### Work request
From the first line to the last, restate the material word for word, omitting pictures.

### Recorded information
== == ==

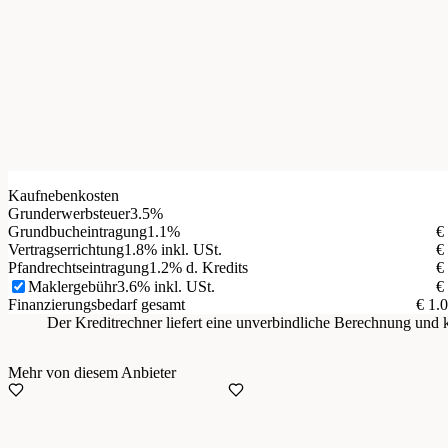
Kaufnebenkosten
Grunderwerbsteuer
3.5%
Grundbucheintragung
1.1%
€
Vertragserrichtung
1.8% inkl. USt.
€
Pfandrechtseintragung
1.2% d. Kredits
€
Maklergebühr
3.6% inkl. USt.
€
Finanzierungsbedarf gesamt
€ 1.
Der Kreditrechner liefert eine unverbindliche Berechnung un
Mehr von diesem Anbieter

== == ==

### Result of this task
Kaufnebenkosten
Grunderwerbsteuer
3.5%
Grundbucheintragung
1.1%
€
Vertragserrichtung
1.8% inkl. USt.
€
Pfandrechtseintragung
1.2% d. Kredits
€
Maklergebühr
3.6% inkl. USt.
€
Finanzierungsbedarf gesamt
€ 1.
Der Kreditrechner liefert eine unverbindliche Berechnung un
Mehr von diesem Anbieter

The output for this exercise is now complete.